We got to the hospital in Kansas City real early, before seven in the morning, and they had me changed into a gown and got on me laid out on a stretcher pretty quickly. Before taking me to the Prep room the nurse was kind enough to ask me if I was all right before throwing a pack of plastic tubes and IV bags right onto my balls. Thanks, Nurse. Could you please throw some more things at my nads? No, I don't need anything else. Thanks. I'll see you in the OR.
On the upside, they give you a cocktail of Valium and something else, so I was riding pretty high by the time they wheeled me into the operating room. They'd stuck an empty IV in me by now, but I was still a Van Wilder in my mind, cracking jokes at all the surgeons and nurses. "Man!!" I said to them. "There are a lot of you guys!!!!" "Can we watch some football on that screen?!!!!" "This must be a pretty sweet job!!!!" Then without my noticing one of the green scrubs had plugged my IV in and I passed out immediately into a dreamless sleep.
℘
Woozy. Big lights. Big colorful screens all around. A big theatre of screens. I can see a map of a heart on a TV. That's my heart!

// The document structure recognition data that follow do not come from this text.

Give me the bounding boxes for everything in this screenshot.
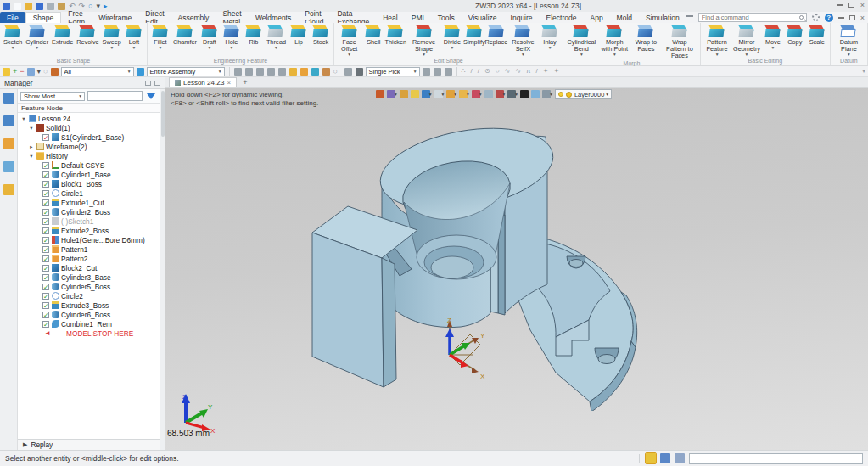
entity-filter-select[interactable]: All▾: [61, 67, 134, 76]
dark-square-icon[interactable]: [356, 68, 363, 76]
grab1-icon[interactable]: ✦: [543, 67, 549, 76]
dropdown-caret-icon[interactable]: ▾: [348, 53, 350, 56]
menu-tab-app[interactable]: App: [583, 12, 609, 23]
dropdown-caret-icon[interactable]: ▾: [231, 46, 233, 49]
circle-center-icon[interactable]: ⊙: [484, 67, 490, 76]
divide-button[interactable]: Divide▾: [441, 24, 463, 57]
dropdown-caret-icon[interactable]: ▾: [613, 53, 616, 56]
tree-node[interactable]: ▸Wireframe(2): [18, 142, 160, 151]
pick-chain-icon[interactable]: [434, 68, 441, 76]
play-icon[interactable]: ▸: [104, 3, 108, 10]
line2-tool-icon[interactable]: /: [478, 67, 479, 76]
replace-button[interactable]: Replace: [485, 24, 507, 57]
background-icon[interactable]: [531, 90, 540, 98]
dropdown-caret-icon[interactable]: ▾: [549, 46, 552, 49]
menu-tab-point-cloud[interactable]: Point Cloud: [298, 12, 330, 23]
grab2-icon[interactable]: ✦: [553, 67, 559, 76]
visibility-checkbox[interactable]: ✓: [42, 312, 49, 318]
bound-icon[interactable]: [344, 68, 352, 76]
dropdown-caret-icon[interactable]: ▾: [454, 92, 456, 97]
dropdown-caret-icon[interactable]: ▾: [746, 53, 748, 56]
exit-view-icon[interactable]: [376, 90, 384, 98]
pattern-feature-button[interactable]: Pattern Feature▾: [703, 24, 731, 57]
dropdown-caret-icon[interactable]: ▾: [133, 46, 136, 49]
circle-tool-icon[interactable]: ○: [496, 67, 500, 76]
shade-box-icon[interactable]: [411, 90, 419, 98]
dropdown-caret-icon[interactable]: ▾: [522, 53, 524, 56]
visibility-checkbox[interactable]: ✓: [42, 255, 49, 262]
window-mode-icon[interactable]: [646, 453, 656, 463]
shell-button[interactable]: Shell: [362, 24, 384, 57]
pick-mode-select[interactable]: Single Pick▾: [366, 67, 420, 76]
tree-node[interactable]: ▾History: [18, 151, 160, 160]
user-view-icon[interactable]: [322, 68, 330, 76]
simplify-button[interactable]: Simplify: [463, 24, 485, 57]
stock-button[interactable]: Stock: [310, 24, 332, 57]
tree-node[interactable]: ✓(-)Sketch1: [18, 216, 160, 226]
mirror-geometry-button[interactable]: Mirror Geometry▾: [731, 24, 762, 57]
document-tab[interactable]: Lesson 24.Z3 ×: [169, 77, 237, 87]
new-tab-button[interactable]: +: [237, 77, 253, 87]
line-tool-icon[interactable]: /: [471, 67, 473, 76]
tree-node[interactable]: ▾Lesson 24: [18, 114, 160, 123]
visibility-checkbox[interactable]: ✓: [42, 265, 49, 272]
align-center-icon[interactable]: [245, 68, 253, 76]
thicken-button[interactable]: Thicken: [384, 24, 406, 57]
visibility-checkbox[interactable]: ✓: [42, 218, 49, 225]
chamfer-button[interactable]: Chamfer: [171, 24, 199, 57]
picture-filter-icon[interactable]: [27, 68, 35, 76]
dropdown-caret-icon[interactable]: ▾: [550, 92, 552, 97]
tree-node[interactable]: ✓Extrude3_Boss: [18, 300, 160, 310]
hole-button[interactable]: Hole▾: [221, 24, 243, 57]
sketch-button[interactable]: Sketch▾: [2, 24, 24, 57]
dropdown-caret-icon[interactable]: ▾: [771, 46, 774, 49]
menu-tab-inquire[interactable]: Inquire: [504, 12, 540, 23]
filter-funnel-icon[interactable]: [147, 93, 155, 99]
edit-pencil-icon[interactable]: [400, 90, 408, 98]
dropdown-caret-icon[interactable]: ▾: [467, 92, 469, 97]
visibility-checkbox[interactable]: ✓: [42, 134, 49, 141]
dropdown-caret-icon[interactable]: ▾: [515, 92, 518, 97]
note-mode-icon[interactable]: [675, 453, 685, 463]
dropdown-caret-icon[interactable]: ▾: [12, 46, 14, 49]
tree-node[interactable]: ✓Block2_Cut: [18, 263, 160, 272]
new-file-icon[interactable]: [14, 3, 21, 10]
chevron-down-icon[interactable]: ▾: [606, 92, 608, 97]
align-top-icon[interactable]: [267, 68, 275, 76]
view-manager-icon[interactable]: [3, 161, 14, 172]
visibility-checkbox[interactable]: ✓: [42, 284, 49, 290]
zoom-window-icon[interactable]: [484, 90, 493, 98]
menu-tab-electrode[interactable]: Electrode: [540, 12, 584, 23]
wrap-pattern-to-faces-button[interactable]: Wrap Pattern to Faces: [661, 24, 698, 59]
dropdown-caret-icon[interactable]: ▾: [716, 53, 719, 56]
segment-icon[interactable]: /: [536, 67, 538, 76]
tree-node[interactable]: ✓Block1_Boss: [18, 179, 160, 188]
manager-scrollbar[interactable]: [160, 89, 165, 450]
loft-button[interactable]: Loft▾: [123, 24, 145, 57]
rib-button[interactable]: Rib: [243, 24, 265, 57]
tree-node[interactable]: ✓Pattern1: [18, 244, 160, 254]
menu-tab-sheet-metal[interactable]: Sheet Metal: [216, 12, 249, 23]
visibility-checkbox[interactable]: ✓: [42, 293, 49, 300]
align-bottom-icon[interactable]: [278, 68, 286, 76]
tree-search-input[interactable]: [87, 91, 143, 101]
menu-tab-heal[interactable]: Heal: [376, 12, 404, 23]
dropdown-caret-icon[interactable]: ▾: [36, 46, 38, 49]
tree-node[interactable]: ◄----- MODEL STOP HERE -----: [18, 328, 160, 338]
dropdown-caret-icon[interactable]: ▾: [275, 46, 277, 49]
app-logo-icon[interactable]: [3, 3, 10, 10]
remove-entity-icon[interactable]: −: [20, 68, 24, 76]
assembly-manager-icon[interactable]: [3, 115, 14, 126]
visual-manager-icon[interactable]: [3, 138, 14, 149]
tree-node[interactable]: ✓Pattern2: [18, 254, 160, 263]
resolve-selfx-button[interactable]: Resolve SelfX▾: [507, 24, 539, 57]
menu-tab-assembly[interactable]: Assembly: [171, 12, 216, 23]
tree-node[interactable]: ✓Cylinder1_Base: [18, 170, 160, 179]
panel-pin-icon[interactable]: [145, 81, 151, 86]
tree-node[interactable]: ✓Cylinder3_Base: [18, 272, 160, 282]
pick-cursor-icon[interactable]: [3, 68, 10, 76]
dropdown-caret-icon[interactable]: ▾: [451, 46, 453, 49]
revolve-button[interactable]: Revolve: [75, 24, 100, 57]
dropdown-caret-icon[interactable]: ▾: [110, 46, 113, 49]
folder-tools-icon[interactable]: [300, 68, 308, 76]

I could feel my heart beating, except it wasn't beating normally. I could feel it rapidly accelerating, stopping, accelerating in a different place, at a different speed. I realized that I had woken up in the middle of my heart surgery, though I was too doped up to care. It was like waking up in the middle of a hard nap on the couch and realizing that Jerry Springer was on TV but not really acknowledging its existence. Except Jerry Springer in this case was feeling them tinkering around inside my heart. Thank god for drugs.
DOCTOR, a huge booming voice said, THE PATIENT IS AWAKE.
And then I passed out again.
℘
They were wheeling me out of the O.R. and into an elevator when I came to again. The doctors seemed pretty fucking proud of themselves, so I guess it had gone well. My parents were there and the doctors were debriefing them.
"Why hello," the head surgeon said to me. "How are you feeling?"
"Urgh," I said.
"Yeah, he won't remember any of this," he said to my parents. "We've got him on some post-op stuff that has some amnesiac effects."
"Bah," I gurgled. "I remember everything! I'll remember this!"
And I did. Then they laughed, and I forgot everything that happened after that.